▸ **WHAT IS NEEDED**
Where the records below show a line containing "1) Программа мотивации", start copying; end with the line containing "2) Прочие коммерческие", and copy it too.

▸ **THE RECORDS**
+===+

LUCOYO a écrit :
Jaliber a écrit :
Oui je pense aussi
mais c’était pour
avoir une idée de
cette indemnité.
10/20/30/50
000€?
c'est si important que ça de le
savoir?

+===+

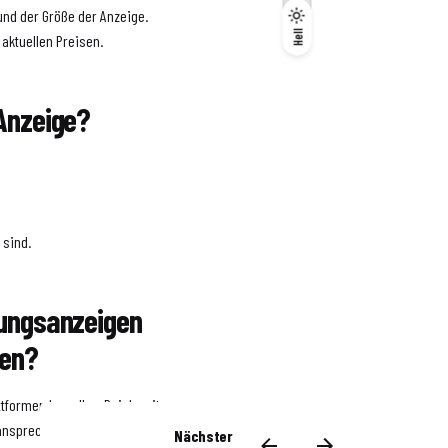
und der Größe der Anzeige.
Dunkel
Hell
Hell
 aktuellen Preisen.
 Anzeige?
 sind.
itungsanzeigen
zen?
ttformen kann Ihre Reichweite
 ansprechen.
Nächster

+===+

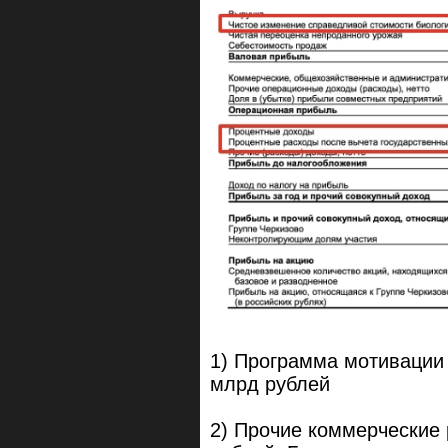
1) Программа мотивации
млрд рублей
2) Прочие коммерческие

+===+

▸ **SOLUTION TO THE EXERCISE**
1) Программа мотивации
млрд рублей
2) Прочие коммерческие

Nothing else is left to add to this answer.